## [TO DO]
Find and copy each line in the material below where the string "Ibos" occurs.
-- ENTRIES SHOWN follows --
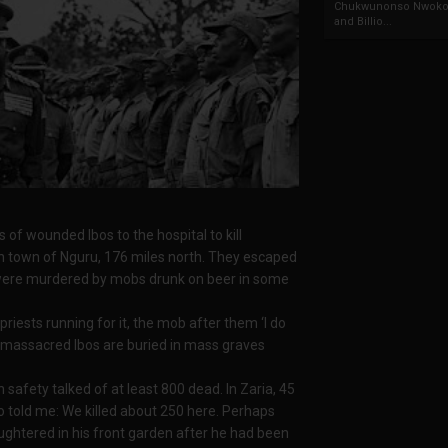
Chukwunonso Nwoko 
and Billio...
f wounded Ibos to the hospital to kill
ush town of Nguru, 176 miles north. They escaped
 were murdered by mobs drunk on beer in some
riests running for it, the mob after them ‘I do
the massacred Ibos are buried in mass graves
n safety talked of at least 800 dead. In Zaria, 45
o told me: We killed about 250 here. Perhaps
ughtered in his front garden after he had been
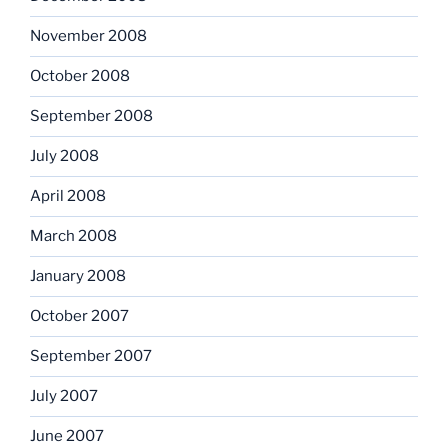
November 2008
October 2008
September 2008
July 2008
April 2008
March 2008
January 2008
October 2007
September 2007
July 2007
June 2007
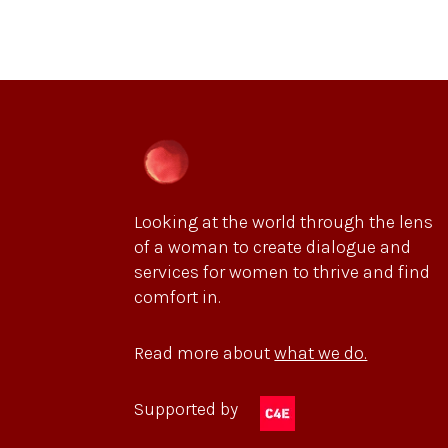
Looking at the world through the lens
of a woman to create dialogue and
services for women to thrive and find
comfort in.
Read more about
what we do.
Supported by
-- ENTRIES SHOWN concluded --
## [ANSWER BELOW]
f wounded Ibos to the hospital to kill
the massacred Ibos are buried in mass graves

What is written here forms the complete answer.